Studies seeking to answer this clinical question include the upcoming phase III EA5182 study (NCT04181060) examining osimertinib plus bevacizumab versus osimertinib alone. “I think this has the potential to change practice and I look forward to seeing the results,” Piotrowska said.
Combining EGFR TKIs
A final area of exploration is the combination of 2 EGFR TKI agents. T790M is the most common resistance mechanism observed in patients who progress following treatment on erlotinib and gefitinib. Osimertinib was developed to combat this resistance, however patients acquire an additional EGFR mutation, C797S, following treatment with the third-generation agent.8
“The thought is if we combine these 2 drugs together neither one of these mutations alone will be enough to allow resistance to develop and perhaps that will induce more durable response,” Piotrowska said.
Several phase I and II studies represent the tip of the iceberg in this space. For example there is a trial exploring osimertinib plus gefitinib (NCT03122717) and one exploring osimertinib plus dacomitinib (NCT03810807). Additionally, a phase II study (NCT03292133) is examining another third-generation EGFR inhibitor, nazartinib, together with gefitinib.
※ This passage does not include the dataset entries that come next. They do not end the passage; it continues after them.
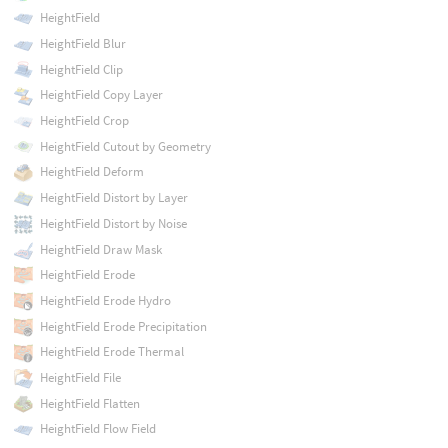
HeightField
HeightField Blur
HeightField Clip
HeightField Copy Layer
HeightField Crop
HeightField Cutout by Geometry
HeightField Deform
HeightField Distort by Layer
HeightField Distort by Noise
HeightField Draw Mask
HeightField Erode
HeightField Erode Hydro
HeightField Erode Precipitation
HeightField Erode Thermal
HeightField File
HeightField Flatten
HeightField Flow Field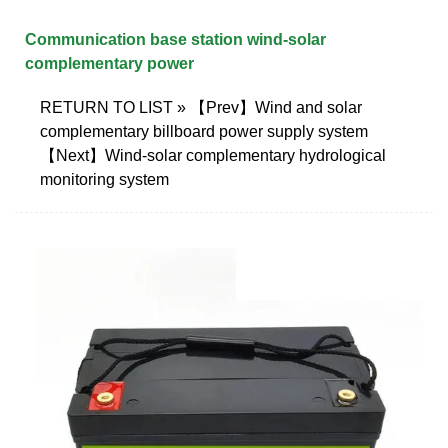
Communication base station wind-solar
complementary power
RETURN TO LIST » 【Prev】Wind and solar
complementary billboard power supply system
【Next】Wind-solar complementary hydrological
monitoring system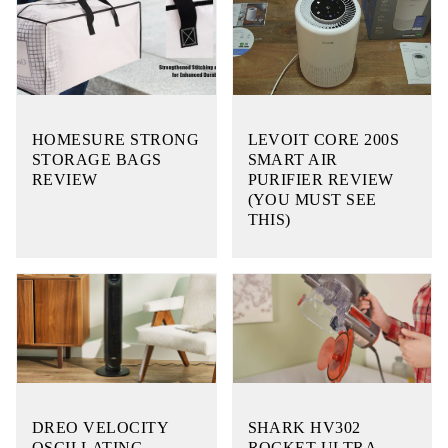
HOMESURE STRONG
LEVOIT CORE 200S
STORAGE BAGS
SMART AIR
REVIEW
PURIFIER REVIEW
(YOU MUST SEE
THIS)
DREO VELOCITY
SHARK HV302
OSCILLATING
ROCKET ULTRA-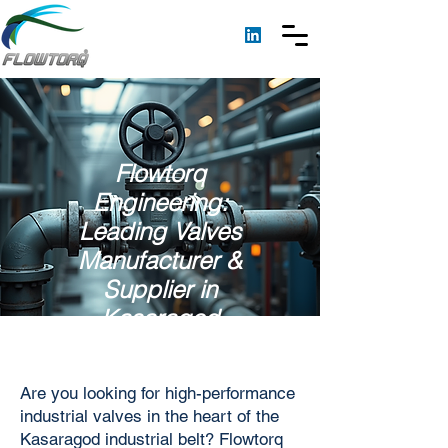
Flowtorq
Engineering:
Leading Valves
Manufacturer &
Supplier in
Kasaragod
Are you looking for high-performance
industrial valves in the heart of the
Kasaragod industrial belt? Flowtorq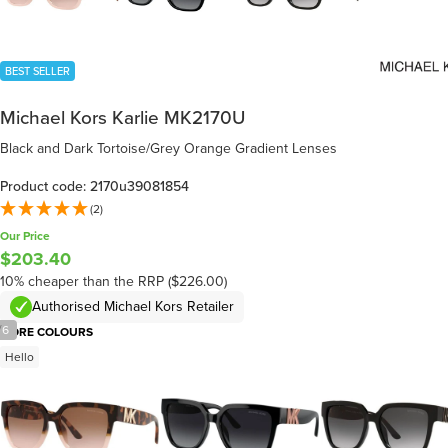
BEST SELLER
Michael Kors Karlie MK2170U
Black and Dark Tortoise/Grey Orange Gradient Lenses
Product code: 2170u39081854
(2)
Our Price
$203.40
10% cheaper than the RRP ($226.00)
Authorised Michael Kors Retailer
/
6
MORE COLOURS
Hello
Identification of patients who will benefit from treatment with the combination versus those more likely to experience a greater response from osimertinib monotherapy is another area for exploration, Piotrowska concluded. Areas for future research will include the impact of co-mutations, ctDNA clearance, and the depth of radiographic response for newly diagnosed patients.